Caminó sin prisa, casi con demora, hasta la entrada del edificio. Completó el conocido recorrido de pasillos, llaves, ascensor, y entró como se entra al lugar que alberga con ajenidad. Allí se dejó caer sobre el sillón, estirándose, destilando cansancio, incertidumbre. Por aquellos días agitados su cabeza tropezaba una y otra vez con los mismos escollos.

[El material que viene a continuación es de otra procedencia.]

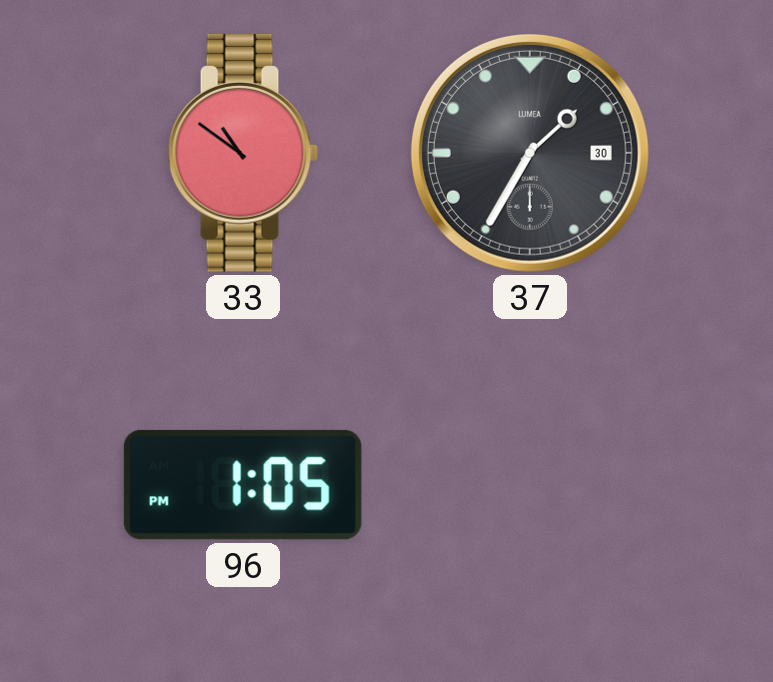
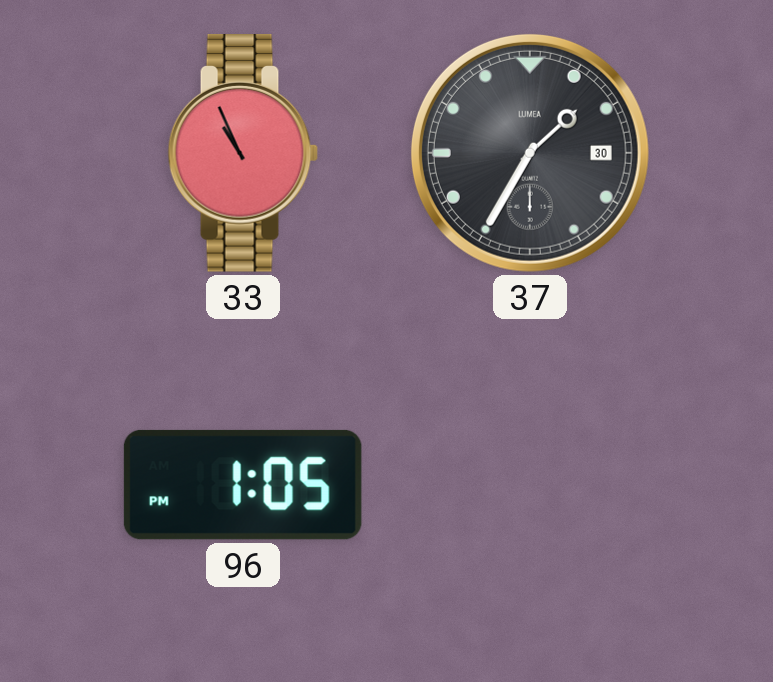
33: 10:51 -> 10:56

El sueño se había resistido a su cuerpo en las últimas semanas, y la noche era una ruta que lo llevaba hacia el lugar donde los pensamientos se vuelven oscuros. La traición de un amigo, una estafa que no sólo dolía en los bolsillos. No podía, en los dos últimos meses, recuperarse de semejante golpe. Habían proyectado juntos montar ese negocio, entre mates y cervezas y fines de semana compartidos. Él, un treintañero con rumbos laborales fluctuantes, una familia con más inestabilidades que compañías, un apasionado gusto por la literatura, unos bellos ojos y una novia olvidada.
El proyecto había comenzado como el fin a tanta oscilación, y había sido finalmente una pieza más del mismo juego. Pero quién quiere salirse del juego cuando el juego es lo único que se tiene.

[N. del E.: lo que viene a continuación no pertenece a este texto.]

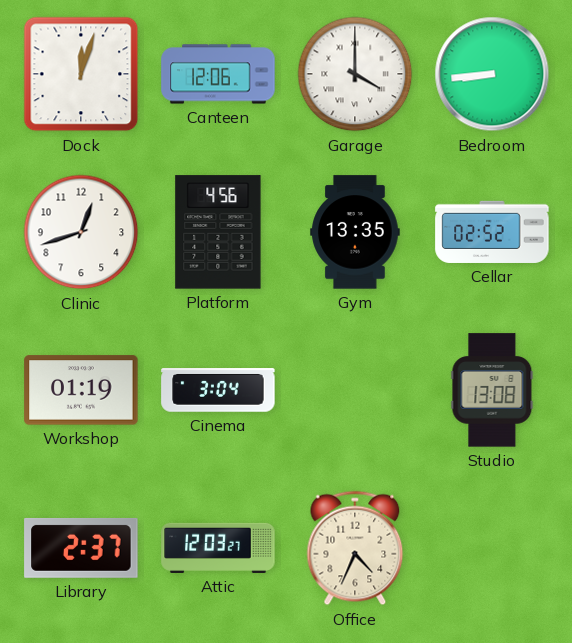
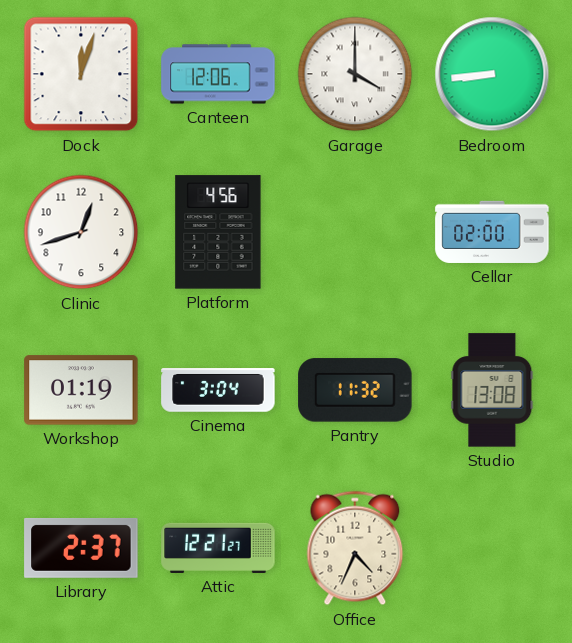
Gym: 13:35 -> none
Cellar: 02:52 -> 02:00
Pantry: none -> 11:32
Attic: 12:03 -> 12:21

Pablo no sabía jugar de otra manera, y eso lo agotaba.
Desplomado en el sillón, miraba sin ver la seguidilla de programas en la televisión, nublado tras el zapping. El sueño lo tomó despacio, como un vaho espeso metiéndose por los poros. La fila de pensamientos se volvió sueño, y el sueño lo puso en otro lugar.
Una plaza, una brisa con sol, un cigarrillo, unos chicos jugueteando, una madre mirando, un auto negro, tres hombres. Una música triste.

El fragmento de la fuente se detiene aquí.